Entertainment options today – “Hey, Kid, Wanna buy a Record or a Video game?”
- 20somethingmedia
- Jan 5, 2021
- 4 min read
Updated: Jan 14, 2024
The music business still counts on “the kids.” That phrase has been on the lips of every record executive for at least as long as one music industry expert remembers being in the business: “We’re putting out music, and we’re doing it for the kids.” Thanks, Dad.
“If kids aren’t clamouring for music,” said Russ Crupnick of the market research company NPD Group, “not only do we lose sales to younger consumers, but also parents will be less likely to shop the music section on behalf of their children.”
These days, youthful dollars inspire heavy competition. The number of leisure-time options on which 8- to 25-year-olds can spend their money has risen exponentially since last one music industry expert says he inhabited that demographic. He says; his teens would rather play video games than just listen to music – and the younger aspires to a career as a musician. The boys also spend a lot of time on the internet.
They rarely listen to music when they surf. They load music even more infrequently, although they still do it (and considering who dad is, maybe I just don’t know about the number of songs on their hard drive…), and certainly don’t have much in the way of hard good music CDs that he either got them or they went out and bought. And according to statistics, they’re pretty average in terms of media use – if every teen with internet access only downloads “a few” tracks, that still amounts to a lot of music.

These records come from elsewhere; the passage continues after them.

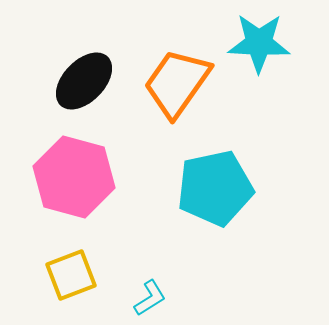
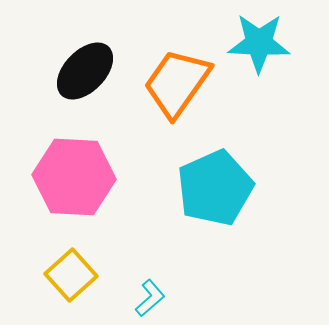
black ellipse: moved 1 px right, 10 px up
pink hexagon: rotated 12 degrees counterclockwise
cyan pentagon: rotated 12 degrees counterclockwise
yellow square: rotated 21 degrees counterclockwise
cyan L-shape: rotated 9 degrees counterclockwise
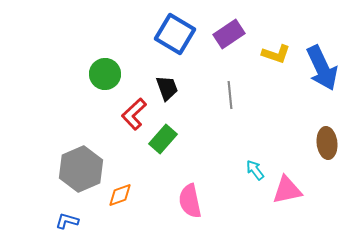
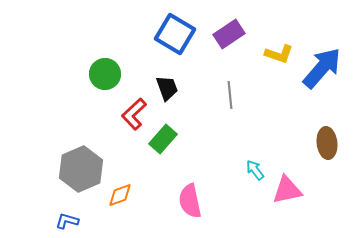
yellow L-shape: moved 3 px right
blue arrow: rotated 114 degrees counterclockwise
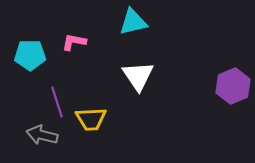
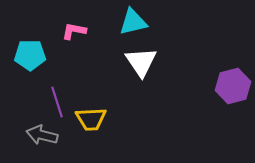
pink L-shape: moved 11 px up
white triangle: moved 3 px right, 14 px up
purple hexagon: rotated 8 degrees clockwise
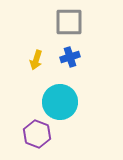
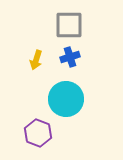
gray square: moved 3 px down
cyan circle: moved 6 px right, 3 px up
purple hexagon: moved 1 px right, 1 px up
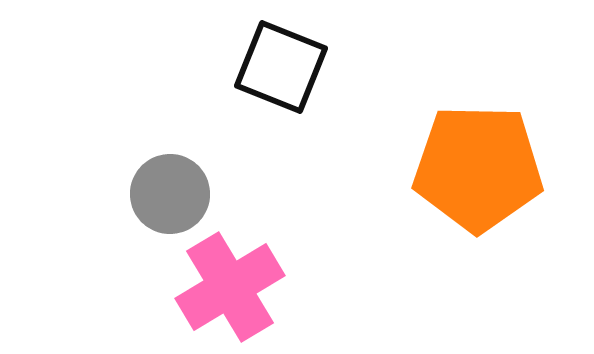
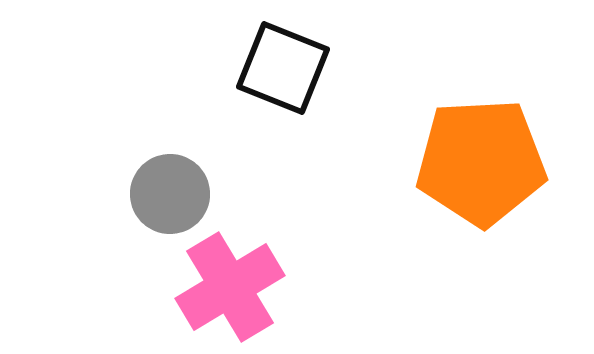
black square: moved 2 px right, 1 px down
orange pentagon: moved 3 px right, 6 px up; rotated 4 degrees counterclockwise
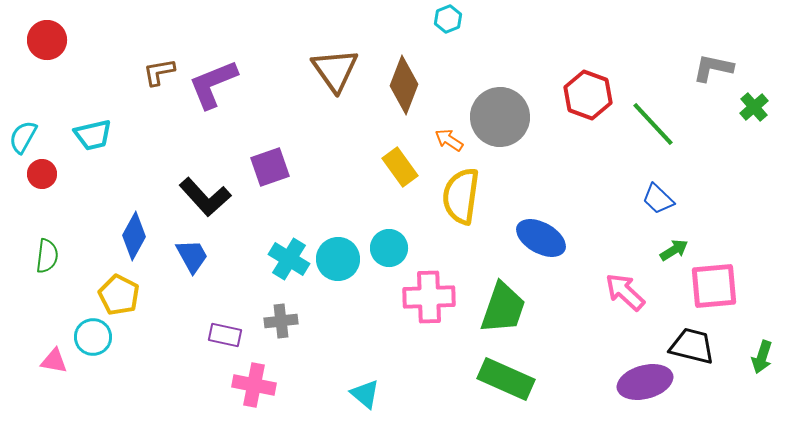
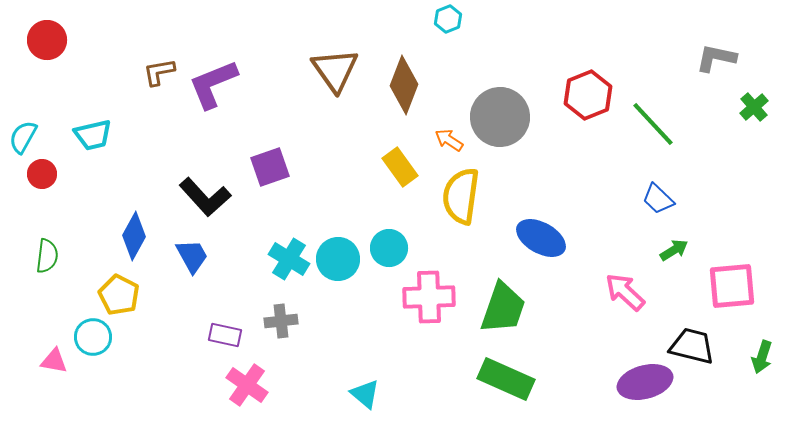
gray L-shape at (713, 68): moved 3 px right, 10 px up
red hexagon at (588, 95): rotated 18 degrees clockwise
pink square at (714, 286): moved 18 px right
pink cross at (254, 385): moved 7 px left; rotated 24 degrees clockwise
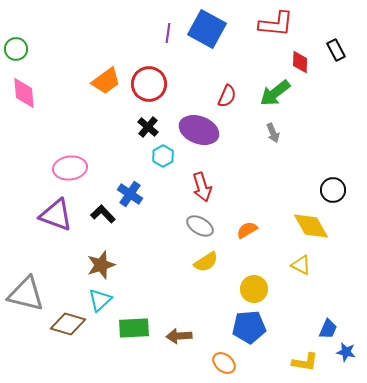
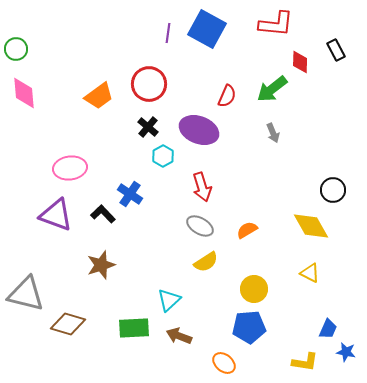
orange trapezoid: moved 7 px left, 15 px down
green arrow: moved 3 px left, 4 px up
yellow triangle: moved 9 px right, 8 px down
cyan triangle: moved 69 px right
brown arrow: rotated 25 degrees clockwise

A report by DFC Intelligence claimed that by 2010, the worldwide interactive entertainment market – which includes console video games, games for the personal computer, online games, and portable gaming systems – would equal or eclipse the music business, with gross assets of over $40 billion dollars.

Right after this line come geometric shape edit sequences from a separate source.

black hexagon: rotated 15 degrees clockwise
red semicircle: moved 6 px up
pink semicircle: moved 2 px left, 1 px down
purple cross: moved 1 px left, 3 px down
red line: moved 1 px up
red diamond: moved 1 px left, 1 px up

To put that into perspective, the RIAA reported that in 2004, the record business sold a bit over $12 billion dollars worth of goods, a mild upswing of 2.5 percent over 2003. The video game business, meanwhile, had sales of $7.3 billion, a 4 percent rise over the previous year. And while CD sales have risen almost imperceptibly since 1996, video game sales have doubled. It doesn’t take an abacus to figure out that maybe there’s a connection.
Video games are but one of the hellhounds on the record business’s trail. According to a report by the National Association of Record Merchandisers, college students spends more on video and cell phones than they do on music. The average college student purchases but one CD a month. (This might bode worse for the retail business than music or even the record business in general, as some of the money students used to spend on CDs now goes to devices for portable “digital content,” some of which is likely to be music.)
Recent data on younger consumers by several reputable organisations (Kaiser Family Foundation, Forrester Research, Alexander and Associations) revealed a ton of interesting information on the way younger Americans use entertainment media
Television
99 percent of U.S. children between the ages of 2 and 18 lived in homes with televisions.
60 percent had three or more in the home.
Over half had a television in their bedroom.
Television accounts for more than 40 percent of media exposure for the 8 – 18 age group, over half if you factor in movies and other videos.
Video Gaming
70 percent of U.S. youth between 2 and 18 had video game consoles.
55 percent of boys would rather play games than watch television.
Males spend an average of 12 hours a week playing video games.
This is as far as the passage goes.